Richard Wolin in The Nation:
Delbanco is a professor of American Studies at Columbia University and a noted authority on the work of Herman Melville. Although the “savage inequalities” of American higher education are not the primary focus of College, he confronts them head-on in the book’s opening pages. He notes that whereas the child of a family earning at least $90,000 a year stands a 50 percent chance of receiving a BA by the time he or she turns 24, for a child whose annual family income is in the range of $60,000 to $90,000, the odds diminish to one in four. For someone from a household with an annual income of $35,000 or less, they plummet to one in seventeen. These disparities also have ramifications after graduation: Over a lifetime, someone with a bachelor’s degree will earn an average of $2.1 million, nearly twice as much as someone with only a high school diploma.
Delbanco explains further that the children of affluent families are four times more likely to be admitted to a prestigious, highly selective university than students with comparable grades and test scores from families of more modest means. And because elite colleges and universities function as conduits to high-ranking positions in government, business and other walks of life, it becomes impossible to deny that top universities perpetuate the perquisites of privilege rather than ameliorate them in a democratic manner. As Delbanco asserts, “An American college is only true to itself when it opens its doors to all—rich, middling, and poor—who have the capacity to embrace the precious chance to think and reflect before life engulfs them. If we are serious about democracy, that means everyone.” Because in most other OECD nations higher education is largely government subsidized, the persistence of structural inequities of access to higher education has become a distinctly American badge of shame.

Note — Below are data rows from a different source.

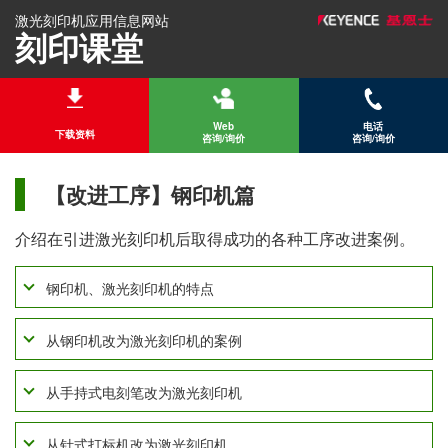
激光刻印机应用信息网站
刻印课堂
Web
电话
下载资料
咨询/询价
咨询/询价
【改进工序】钢印机篇
介绍在引进激光刻印机后取得成功的各种工序改进案例。
钢印机、激光刻印机的特点
从钢印机改为激光刻印机的案例
从手持式电刻笔改为激光刻印机
从针式打标机改为激光刻印机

Delbanco performs an invaluable public service by deftly dissecting the notion of “meritocracy,” which he aptly characterizes as the reigning ideology of class privilege. The idea of meritocracy suggests that those who have acceded to positions of prominence have arrived there by their own talents and abilities—they have bested their peers on a level playing field and are therefore entitled to success. But with what justification can one speak of a “level playing field” when wealthy parents spend exorbitant sums on SAT prep courses and college admissions gurus?